Cominciare e far parlare di sé è lo step successivo. Non bisogna rincorrere i media, ma farsi rincorrere da loro. Come? Pensare fuori dagli schemi. A tal proposito, sarebbe una buona idea prendere spunto da quanto più riuscito dell’esperienza del Libertarian Party americano, o ancora meglio, dal recente successo mediatico (e non solo) raggiunto da Javier Milei in Argentina.
La vecchia esperienza con SOS Partite IVA è finita.

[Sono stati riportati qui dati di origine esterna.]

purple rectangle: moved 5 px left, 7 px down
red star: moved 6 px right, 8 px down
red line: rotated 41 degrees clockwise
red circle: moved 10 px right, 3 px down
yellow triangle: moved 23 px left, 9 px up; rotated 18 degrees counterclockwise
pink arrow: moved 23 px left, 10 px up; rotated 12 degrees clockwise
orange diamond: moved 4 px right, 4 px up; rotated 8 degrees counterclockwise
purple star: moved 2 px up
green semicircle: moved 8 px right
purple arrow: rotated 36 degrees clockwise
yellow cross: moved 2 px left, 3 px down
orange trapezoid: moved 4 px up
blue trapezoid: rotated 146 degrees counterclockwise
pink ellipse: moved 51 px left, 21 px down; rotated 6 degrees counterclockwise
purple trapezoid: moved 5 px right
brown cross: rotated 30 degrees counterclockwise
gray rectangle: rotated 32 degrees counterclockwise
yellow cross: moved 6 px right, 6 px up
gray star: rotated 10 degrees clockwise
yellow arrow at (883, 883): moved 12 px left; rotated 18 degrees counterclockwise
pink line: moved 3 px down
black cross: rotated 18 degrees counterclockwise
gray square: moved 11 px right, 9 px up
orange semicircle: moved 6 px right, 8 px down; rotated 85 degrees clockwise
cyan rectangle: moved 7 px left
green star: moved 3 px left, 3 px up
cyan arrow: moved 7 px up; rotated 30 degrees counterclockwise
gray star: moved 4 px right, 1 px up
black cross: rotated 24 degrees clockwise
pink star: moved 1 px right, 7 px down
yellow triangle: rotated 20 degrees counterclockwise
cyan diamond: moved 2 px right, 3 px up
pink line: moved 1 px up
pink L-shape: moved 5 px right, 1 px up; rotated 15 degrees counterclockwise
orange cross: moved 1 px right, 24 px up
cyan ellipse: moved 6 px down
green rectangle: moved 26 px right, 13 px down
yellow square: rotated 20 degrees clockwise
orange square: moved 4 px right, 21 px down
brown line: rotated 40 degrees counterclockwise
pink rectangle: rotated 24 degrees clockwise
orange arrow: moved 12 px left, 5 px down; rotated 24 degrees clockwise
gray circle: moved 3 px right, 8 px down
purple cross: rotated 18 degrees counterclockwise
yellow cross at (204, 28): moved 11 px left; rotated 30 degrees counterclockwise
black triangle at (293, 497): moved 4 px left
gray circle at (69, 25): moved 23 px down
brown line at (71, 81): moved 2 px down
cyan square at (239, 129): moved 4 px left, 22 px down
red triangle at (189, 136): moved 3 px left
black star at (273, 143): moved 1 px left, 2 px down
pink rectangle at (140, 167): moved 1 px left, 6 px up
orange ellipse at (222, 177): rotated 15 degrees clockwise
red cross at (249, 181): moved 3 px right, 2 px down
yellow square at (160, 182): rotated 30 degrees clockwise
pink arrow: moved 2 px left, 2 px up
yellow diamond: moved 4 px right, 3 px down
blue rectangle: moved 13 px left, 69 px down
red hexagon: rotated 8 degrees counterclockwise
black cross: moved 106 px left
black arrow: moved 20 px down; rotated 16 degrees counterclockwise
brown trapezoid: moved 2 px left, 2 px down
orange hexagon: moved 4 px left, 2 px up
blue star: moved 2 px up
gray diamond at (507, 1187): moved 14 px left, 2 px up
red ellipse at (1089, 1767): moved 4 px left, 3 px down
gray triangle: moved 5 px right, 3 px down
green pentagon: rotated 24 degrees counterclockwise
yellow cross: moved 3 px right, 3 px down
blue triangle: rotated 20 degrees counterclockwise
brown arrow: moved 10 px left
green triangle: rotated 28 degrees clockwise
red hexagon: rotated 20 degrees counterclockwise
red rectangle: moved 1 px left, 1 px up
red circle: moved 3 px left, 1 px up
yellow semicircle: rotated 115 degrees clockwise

Ora bisogna quanto prima rendersi conto che è arrivato il momento di pensare in grande, e quindi di pesare meglio le parole e i discorsi. E’ quanto mai necessario, soprattutto se c’è l’intenzione di approcciarsi a temi delicati al di là delle libertà economiche. I consigli di un bravo spin doctor, giovane e preparato, potrebbero contribuire a raggiungere un modus operandi comunicativo più efficace e a dare un volto moderno a questo nuovo partito.
Liberisti Italiani, ha promesso Bernaudo, ha l’obiettivo di lanciarsi su scala nazionale. Ma il partito non si è ancora espresso su molte questioni che infervorano il dibattito politico e televisivo. Se l’intenzione è continuare con questo progetto Bernaudo dovrà riflettere bene sull’impronta da dare al partito. Qual è la presa di posizione del partito su, ad esempio, liberalizzazione delle droghe, eutanasia, aborto, e altre questioni etiche? Il partito prenderà parte al dibattito su questi argomenti oppure limiterà le proprie istanze a questioni prettamente fiscali ed economiche? Per ora non lo sappiamo, ma il tempo ci darà delle risposte.